Well, you can still analyze what will happen with clocks synchronized according to Einstein's method from the perspective of a coordinate system where the speed of light is anisotropic, you'll still get the same predictions about physical events like whether two clocks that have been previously synchronized with a third clock will be synchronized with each other (not 'synchronized' relative to this coordinate system, but 'synchronized' in the sense that if a signal is sent from one clock to the other and back, the midpoint of the readings when the signal left and returned to one clock is equal to the reading when the signal bounced off the other clock).
 
  • #14
ghwellsjr said:
source/detector? First you aim the light at one mirror which reflects it over to the second mirror which then reflects it back to the source/detector and measure the time it takes for the pulse to get around back to the source/detector and then you repeat with the light aimed at the other mirror so that the light travels the same path in the reverse direction? Are you saying that if you perform this experiment you will get two different answers for the time it takes for the light to go around the triangle in the two different directions? If I understand your experiment correctly, why do you need to synchronize any watches when you can do the whole experiment with just one watch located at the source/detector of the light? Please clarify.

Thank you. We don't need synchronisation. Synchronisation is not needed in closed path. But there seems to be an unhappy/redundant marriage between one-way speed of light and synchronisation in mind of people.
Thank you. It is exactly the method that directly measures the one-way speed of light. This is the Trimmer experiment. But I have faced a large inertia which keeps repeating that the one-way light speed is not a measurable quantity. But the Trimmer method measures anisotropy in the one way light speed, in fact it has measured it about 40 years ago.
 
  • #15
elisir said:
Thank you. We don't need synchronisation. Synchronisation is not needed in closed path. But there seems to be an unhappy/redundant marriage between one-way speed of light and synchronisation in mind of people.
Thank you. It is exactly the method that directly measures the one-way speed of light. This is the Trimmer experiment.
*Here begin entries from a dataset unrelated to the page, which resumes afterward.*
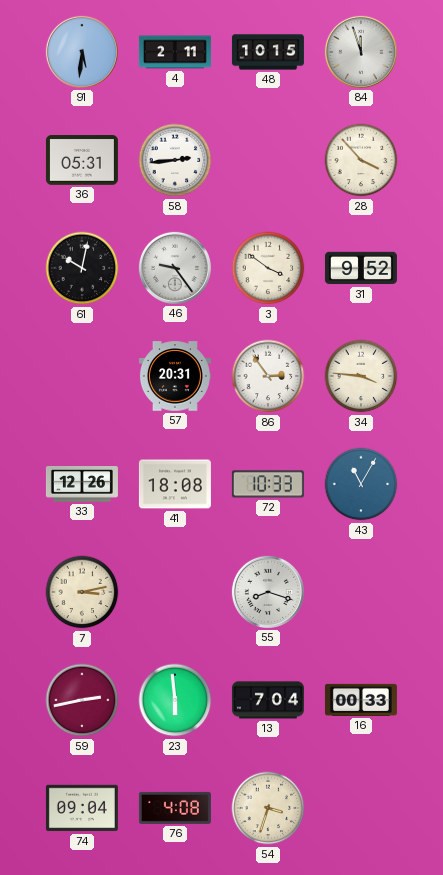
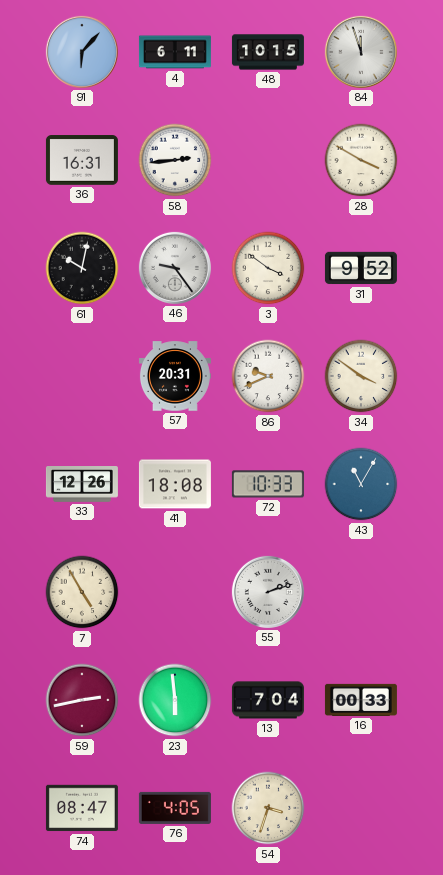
91: 5:31 -> 6:07
4: 2:11 -> 6:11
36: 05:31 -> 16:31
28: 3:53 -> 3:50
86: 2:54 -> 9:41
34: 3:46 -> 3:51
7: 3:13 -> 4:55
55: 8:18 -> 2:12
74: 09:04 -> 08:47
76: 4:08 -> 4:05
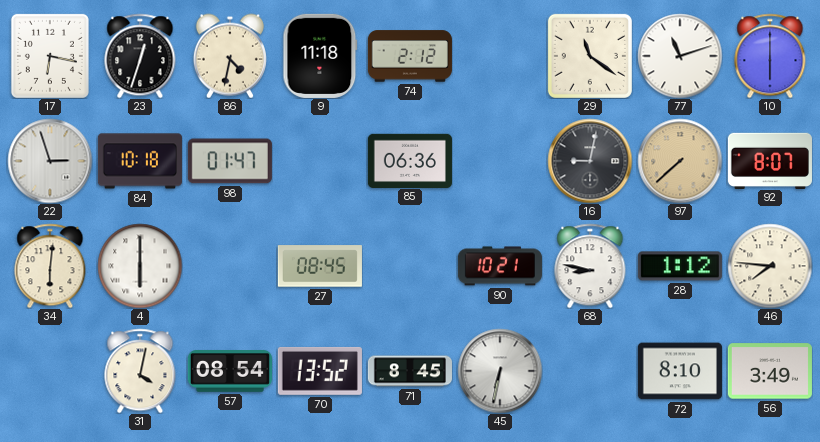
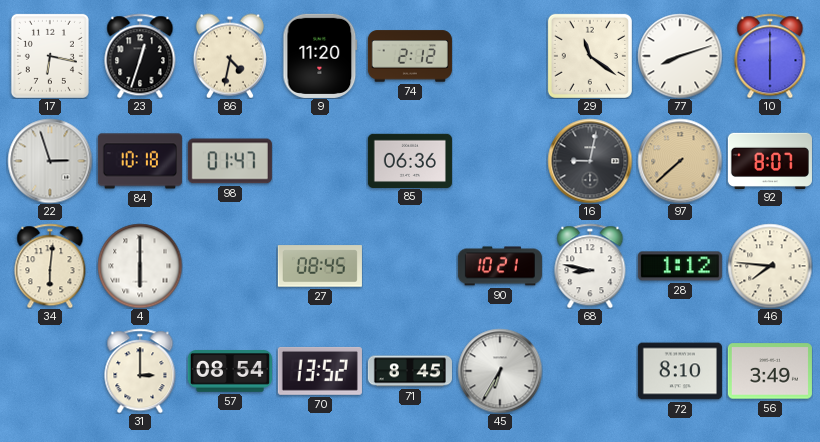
9: 11:18 -> 11:20
77: 11:12 -> 8:12
31: 4:02 -> 3:00
45: 6:32 -> 6:35
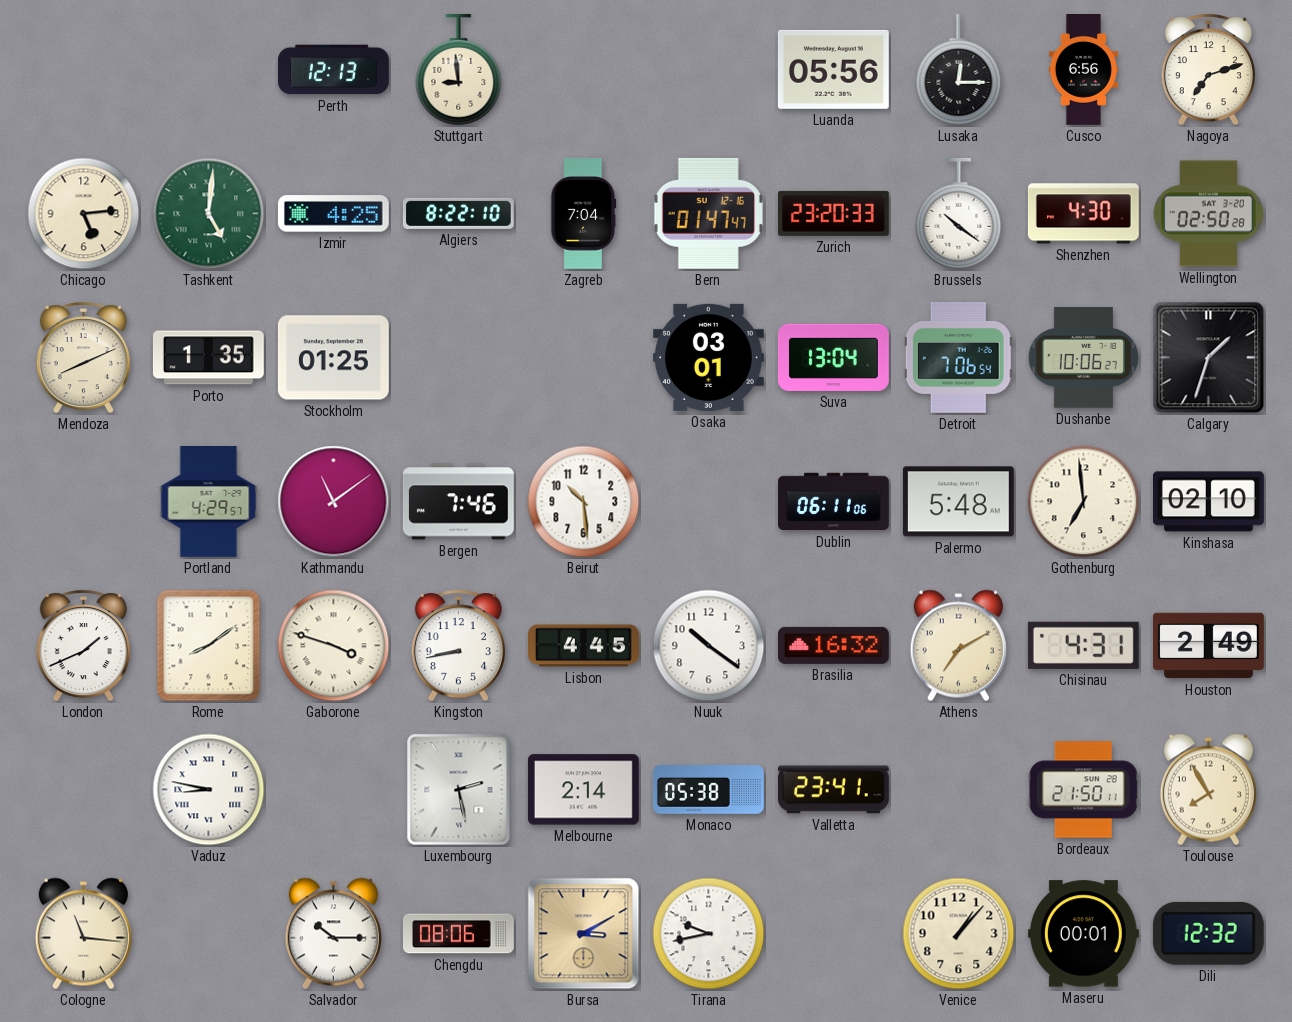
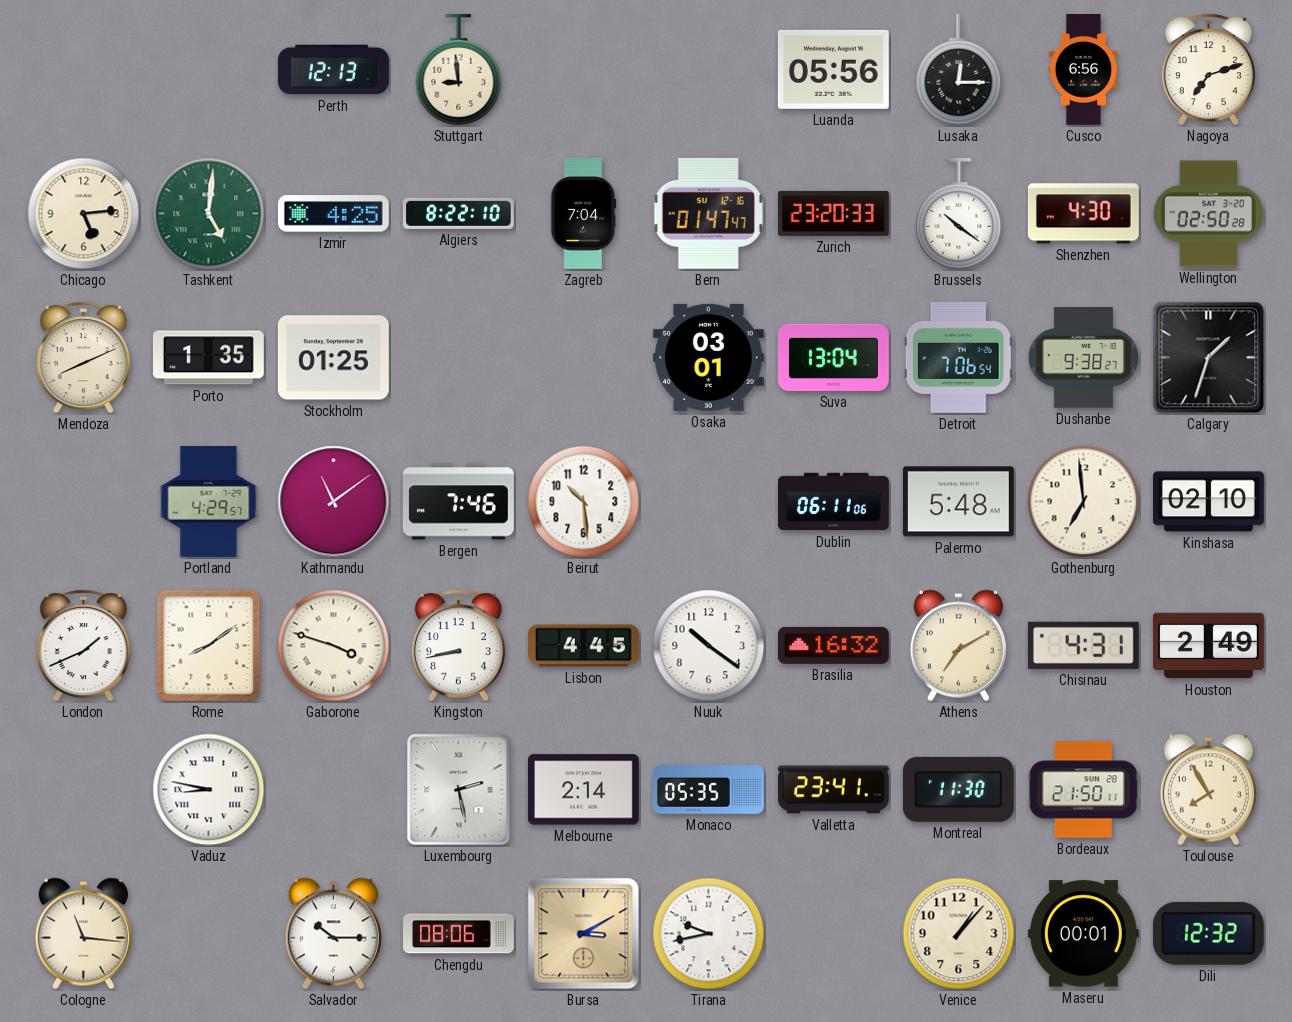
Dushanbe: 10:06 -> 9:38
Monaco: 05:38 -> 05:35
Montreal: none -> 11:30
But I have faced a large inertia which keeps repeating that the one-way light speed is not a measurable quantity. But the Trimmer method measures anisotropy in the one way light speed, in fact it has measured it about 40 years ago.
But I'm pretty sure the only way this experiment could fail to give equal times for the path in different directions would be if the two-way speed along any leg of the triangle (or any other straight-line path) was not equal to c. If that's correct, then I would say this experiment is not measuring anisotropy in the one way speed, rather it is just a particular type of test of the two-way speed.
 
  • #16
JesseM said:
But I'm pretty sure ..
I would highly appreciate it if you first would possibly put your "assurance" on a test on the simplified case I described above, repeated below:

Consider a triangle wherein the light speed in not the same for clockwise direction and anticlockwise one. In this example, the two-way speed of light is isotropic but it is the one-way speed which is not isotropic.
 
  • #17
elisir said:
I would highly appreciate it if you first would possibly put your "assurance" on a test on the simplified case I described above, repeated below:

Consider a triangle wherein the light speed in not the same for clockwise direction and anticlockwise one. In this example, the two-way speed of light is isotropic but it is the one-way speed which is not isotropic.
You're right, I was thinking of the type of anisotropic speed that results from doing a non-Lorentzian coordinate transformation on an inertial frame where the speed of light is isotropic (an example would be the Mansouri-Sexl transformation), but more generally it would be possible to have a theory where there is no frame in which the speed of light is isotropic.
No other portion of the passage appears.